Talking Heads built a reputation as one of the most interesting acts of the ’70s/’80s New Wave movement. “Psycho Killer,” their first hit, was a clever but raw piece of rock ’n’ roll.
With each album, they inched ever funkward… first with the fake Afrojam “I Zimbra” (click here to hear the 12-inch version), then with most of the “Remain In Light” album. (Click here to hear “Crosseyed and Painless.”)
“Once In a Lifetime” has been sampled with some success by rappers... but not as much as “Genius of Love” by the spinoff group Tom Tom Club.
By adding P-Funk founding funkfather Bernie Worrell and other (mostly black) bumpin’ musicians to their lineup, Talking Heads became a funk band for real.
Bandleader David Byrne had the anthropological instincts of a lot of white rockers of the ’80s, like Paul Simon and Sting. All of them were accused of being yet another set of cultural imperialists rummaging through native grooves for inspiration when they ran out of their own ideas.

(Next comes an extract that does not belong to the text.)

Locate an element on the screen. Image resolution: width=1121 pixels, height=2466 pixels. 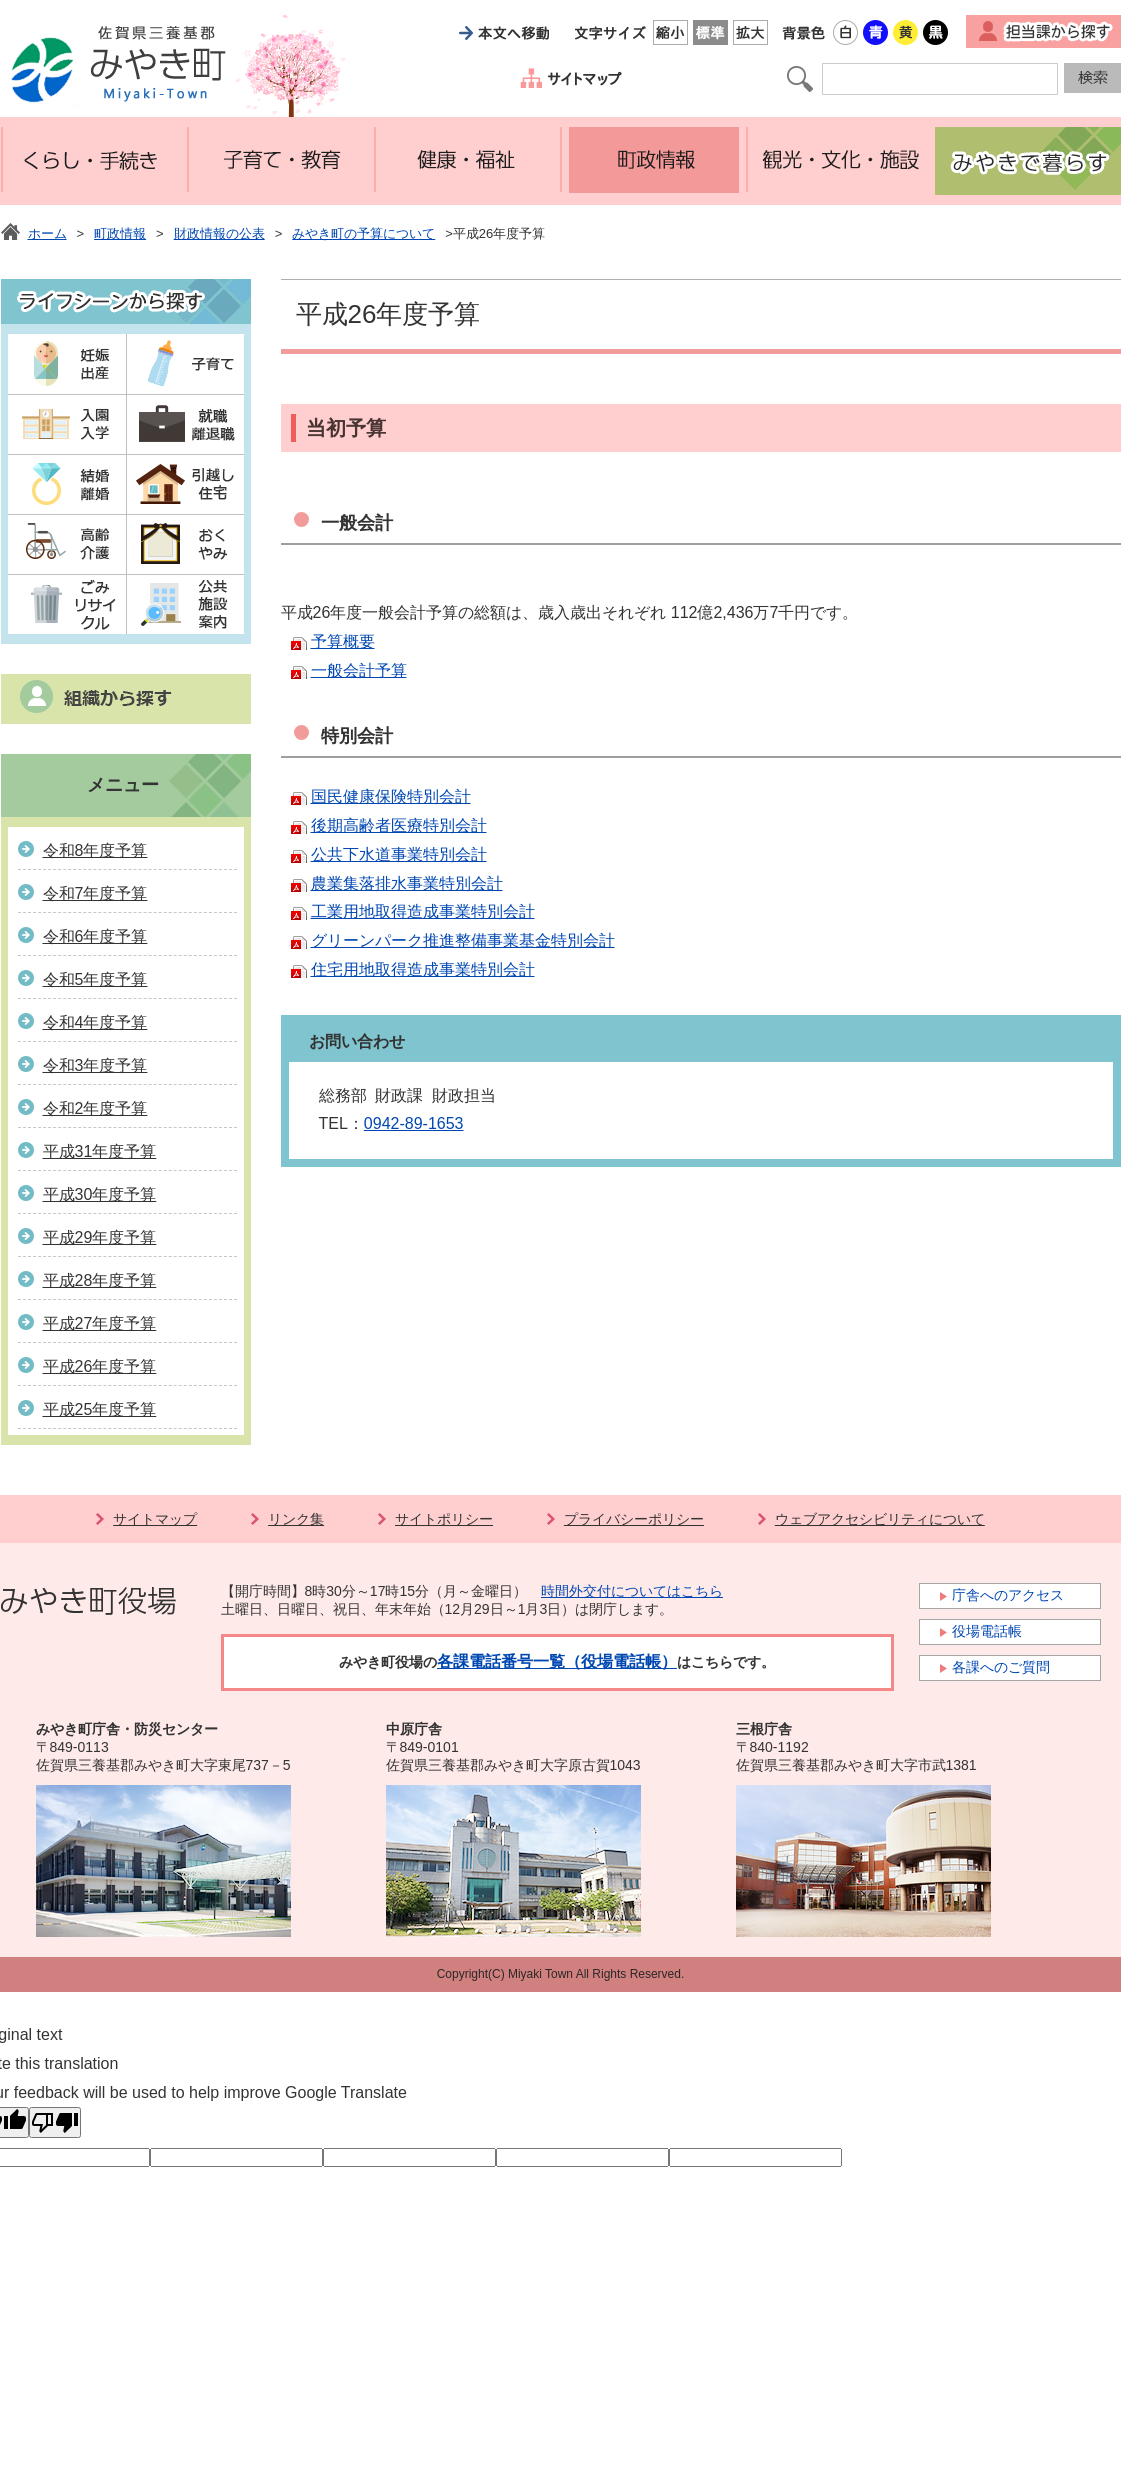
庁舎へのアクセス is located at coordinates (1008, 1595).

This argument is a slippery slope. On one hand, black folks want recognition for our artistic achievements. But we don’t want anyone biting our style… especially if others make more money off of it. While no one wants to be exploited, inspiration and “borrowing” are time-honored aspects of any art form.
At least the Heads hired and prominently featured black musicians, acknowledged where their cultural inspiration came from, and actually made good music.